My daily routine was totally changed with visits in and out of the hospital every day to see Barbara, to support her, and to share everything with our sons. What I did not expect was the huge amount of time that it took on the phone to answer all the family’s questions. This was difficult because some of them were demanding, and I felt exhausted in responding to these calls after trying to fit in my own work when I could.

We were not expecting miracles for Barbara, but after both types of available chemotherapy had reduced effectiveness, we realised that hopes were indeed failing. This is when we started to ask questions and to become empowered, looking further afield as to whether there were any other options. Looking on the internet, there were biological treatments that we found in Europe and America of which we had not been informed. We asked about them and discovered that they were not readily available in the U.K. They were expensive.  We went through a lengthy process with the NHS funding to gain access to these drugs and failed. We decided, although there was no guarantee of success, that we would pay for the treatment ourselves.

Barbara was now out of the hospital, and we had so many decisions to think about and to make. I was allowed to reduce my work hours, which helped so much. We had to think about finance. Barbara decided to retire from work early, so we re-wrote our will and worked through how we might finance this treatment.

We looked for support where it was available. Bowel Cancer UK was amazing in informing us of the legal processes of our entitlements. I was also really grateful to Macmillan nurses for their help and guidance throughout the whole process. That feeling of my loneliness was given support, and this was so helpful for me. For the whole family, our lives had been turned upside down. We learned to live and enjoy each day. We tried to get away in our caravan in between chemos, checking that we were within reach of our hospital, sometimes arranging blood tests from a local one. I was able to play my guitar while Barbara had a rest in the afternoon, and this was so relaxing for me. This was my time! I recommend the value for every carer to find a “my time“.
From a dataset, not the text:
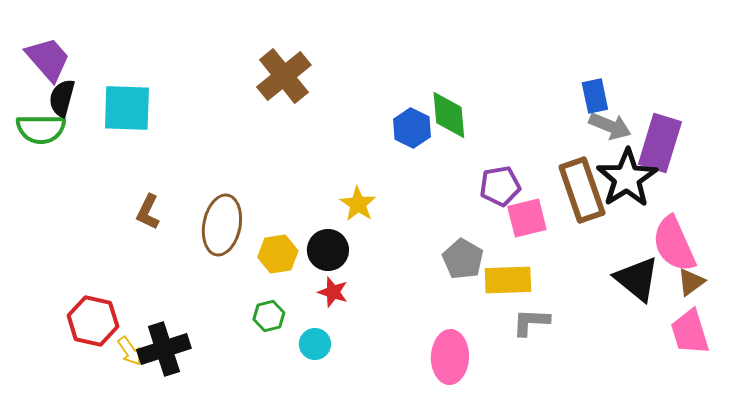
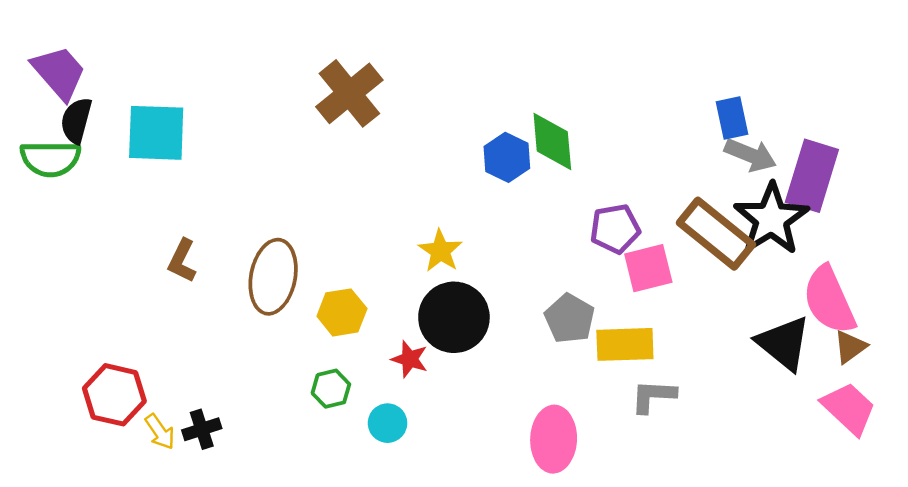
brown rectangle: (582, 190) -> (716, 234), turned -32
black circle: (328, 250) -> (454, 317), moved, size x1.4
pink trapezoid: (690, 332) -> (849, 408), turned 150
black cross: (164, 349) -> (202, 429), size x0.6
There were at least three hospital visits a week, and I tried to accompany Barbara and stay with her. I was there to ask questions, aware that two together might retain the information to discuss together at home. We found this to be so important as some things slip your mind when you have so much to remember.

Barbara never complained, and our good communication helped us throughout. It was helpful that we could open our minds and hearts to one another. It really helped us to get through.

We have been so fortunate in that Barbara’s treatment worked. We may not have been so lucky, and we had to be prepared for the outcomes. As a carer, you can only be a pillar of support to someone if you are healthy in your own body and mind. I had to prepare myself mentally.

I feel strongly that there is not sufficient support for those who need help. Having come through the journey, I have felt the need for this, and 16 years on, I feel that we carers can help others through our experiences. I have spoken about my journey through Barbara’s experience of cancer to help others who are placed in a similar position.

My strongest message is to be open with others and to be honest with yourself. Ask questions of your doctors and nurses about treatment and pain control, tell them about your concerns, write down your questions before every appointment and discuss these questions together with your partner beforehand. Being a carer for Barbara was natural for me. I love her.